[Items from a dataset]
-- Opening Marker --

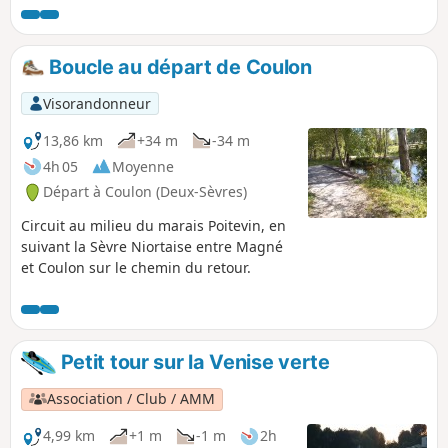
rejoindre ensuite le marais des
Epineaux et revenir à votre point de
départ.
Boucle au départ de Coulon
Visorandonneur
13,86 km
+34 m
-34 m
4h 05
Moyenne
Départ à Coulon (Deux-Sèvres)
Circuit au milieu du marais Poitevin, en
suivant la Sèvre Niortaise entre Magné
et Coulon sur le chemin du retour.
Petit tour sur la Venise verte
Association / Club / AMM
4,99 km
+1 m
-1 m
2h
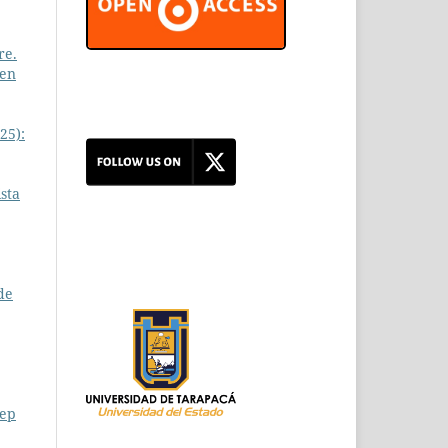
re.
men
25):
sta
de
eep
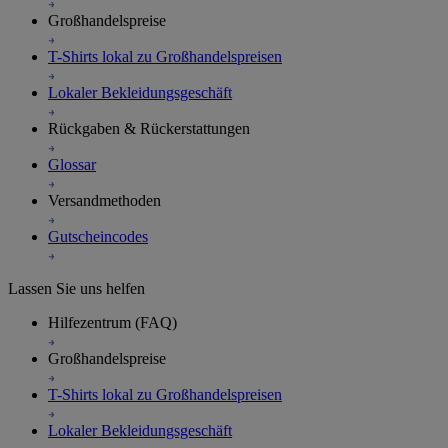
Auftragsverfolgung
Lassen Sie uns helfen
Hilfezentrum (FAQ)
Großhandelspreise
T-Shirts lokal zu Großhandelspreisen
Lokaler Bekleidungsgeschäft
Rückgaben & Rückerstattungen
Glossar
Versandmethoden
Gutscheincodes
Lassen Sie uns helfen
Hilfezentrum (FAQ)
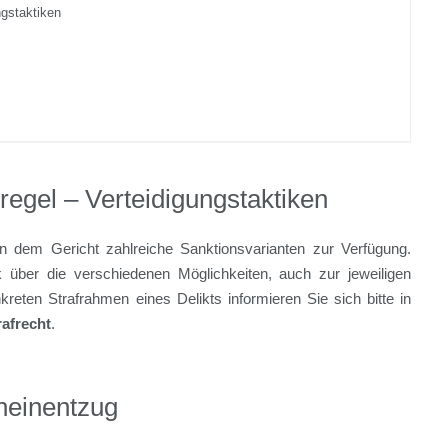
ngstaktiken
egel – Verteidigungstaktiken
n dem Gericht zahlreiche Sanktionsvarianten zur Verfügung.
 über die verschiedenen Möglichkeiten, auch zur jeweiligen
eten Strafrahmen eines Delikts informieren Sie sich bitte in
rafrecht
.
heinentzug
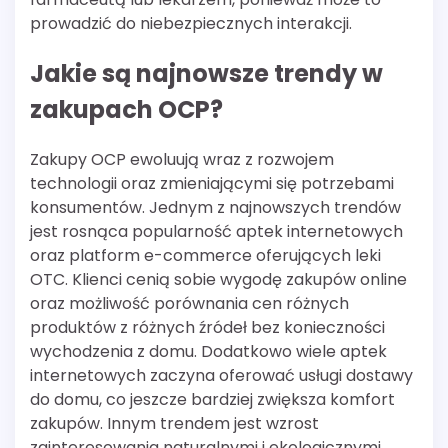
prowadzić do niebezpiecznych interakcji.
Jakie są najnowsze trendy w
zakupach OCP?
Zakupy OCP ewoluują wraz z rozwojem
technologii oraz zmieniającymi się potrzebami
konsumentów. Jednym z najnowszych trendów
jest rosnąca popularność aptek internetowych
oraz platform e-commerce oferujących leki
OTC. Klienci cenią sobie wygodę zakupów online
oraz możliwość porównania cen różnych
produktów z różnych źródeł bez konieczności
wychodzenia z domu. Dodatkowo wiele aptek
internetowych zaczyna oferować usługi dostawy
do domu, co jeszcze bardziej zwiększa komfort
zakupów. Innym trendem jest wzrost
zainteresowania naturalnymi i ekologicznymi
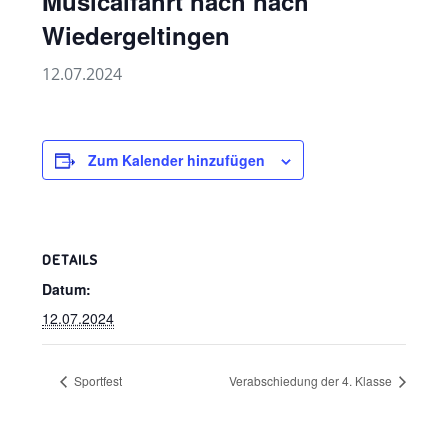
Musicalfahrt nach nach
Wiedergeltingen
12.07.2024
Zum Kalender hinzufügen
DETAILS
Datum:
12.07.2024
Sportfest
Verabschiedung der 4. Klasse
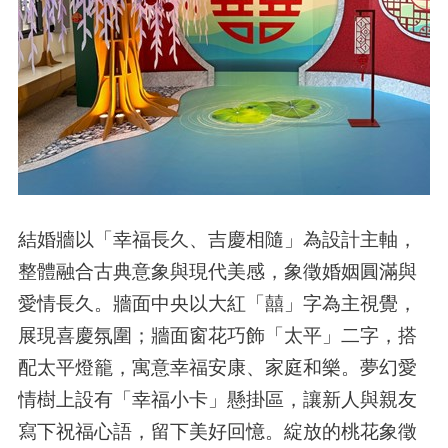
結婚牆以「幸福長久、吉慶相隨」為設計主軸，
整體融合古典意象與現代美感，象徵婚姻圓滿與
愛情長久。牆面中央以大紅「囍」字為主視覺，
展現喜慶氛圍；牆面窗花巧飾「太平」二字，搭
配太平燈籠，寓意幸福安康、家庭和樂。夢幻愛
情樹上設有「幸福小卡」懸掛區，讓新人與親友
寫下祝福心語，留下美好回憶。綻放的桃花象徵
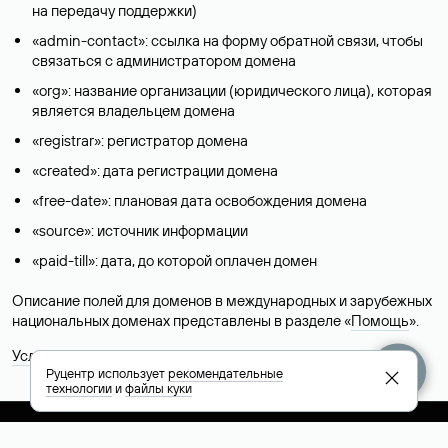
на передачу поддержки)
«admin-contact»: ссылка на форму обратной связи, чтобы
связаться с администратором домена
«org»: название организации (юридического лица), которая
является владельцем домена
«registrar»: регистратор домена
«created»: дата регистрации домена
«free-date»: плановая дата освобождения домена
«source»: источник информации
«paid-till»: дата, до которой оплачен домен
Описание полей для доменов в международных и зарубежных
национальных доменах представлены в разделе «
Помощь
».
Условия использования Whois-сервиса
Руцентр использует
рекомендательные
технологии
и
файлы куки
+7 495 009-13-33
+7 495 994-46-01
Помощь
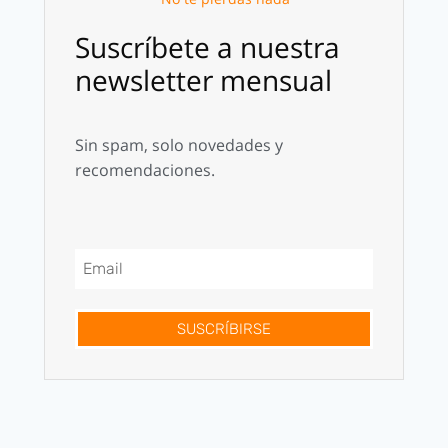
Suscríbete a nuestra
newsletter mensual
Sin spam, solo novedades y
recomendaciones.
SUSCRÍBIRSE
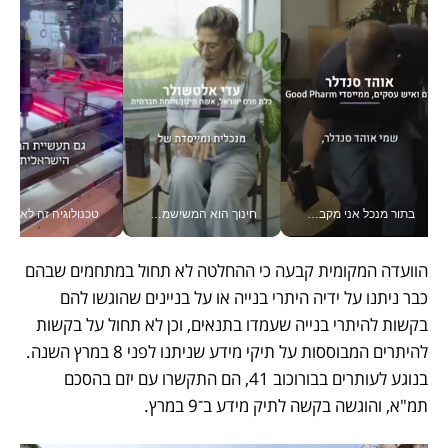
בתור מנכל אני מקבל מאות החלטות ביום, וה- Galaxy Z Fold8 Ultra עוזר לי לחתוך אותן מהר יותר_v
חינוך הוא המשישמה של החיים שלי - V
טכנולוגיה זה לא רק בהייטק: גם תעשיי
הוועדה המקומית קבעה כי ההחלטה לא תחול במתחמים שבהם 
כבר ניתנו על ידיה היתרי בנייה או על בניינים שהוגשו להם 
בקשות להיתרי בנייה שעמדו בתנאים, וכן לא תחול על בקשות 
להיתרים המבוססות על תיקי מידע שניתנו לפני 8 במרץ השנה. 
בנוגע לעותרים בבורוכוב 41, הם התקשרו עם יזם בהסכם 
תמ"א, והוגשה בקשה לתיק מידע ב־9 במרץ.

-- Closing Marker --

◆ **Work to complete**
With the pictures left out, write out exactly the lines above from the one containing "produktów z różnych źródeł bez konieczności" through the one containing "Руцентр использует".

◆ **Answer box**
produktów z różnych źródeł bez konieczności
wychodzenia z domu. Dodatkowo wiele aptek
internetowych zaczyna oferować usługi dostawy
do domu, co jeszcze bardziej zwiększa komfort
zakupów. Innym trendem jest wzrost
zainteresowania naturalnymi i ekologicznymi
Musicalfahrt nach nach
Wiedergeltingen
12.07.2024
Zum Kalender hinzufügen
DETAILS
Datum:
12.07.2024
Sportfest
Verabschiedung der 4. Klasse
結婚牆以「幸福長久、吉慶相隨」為設計主軸，
整體融合古典意象與現代美感，象徵婚姻圓滿與
愛情長久。牆面中央以大紅「囍」字為主視覺，
展現喜慶氛圍；牆面窗花巧飾「太平」二字，搭
配太平燈籠，寓意幸福安康、家庭和樂。夢幻愛
情樹上設有「幸福小卡」懸掛區，讓新人與親友
寫下祝福心語，留下美好回憶。綻放的桃花象徵
на передачу поддержки)
«admin-contact»: ссылка на форму обратной связи, чтобы
связаться с администратором домена
«org»: название организации (юридического лица), которая
является владельцем домена
«registrar»: регистратор домена
«created»: дата регистрации домена
«free-date»: плановая дата освобождения домена
«source»: источник информации
«paid-till»: дата, до которой оплачен домен
Описание полей для доменов в международных и зарубежных
национальных доменах представлены в разделе «
Помощь
».
Условия использования Whois-сервиса
Руцентр использует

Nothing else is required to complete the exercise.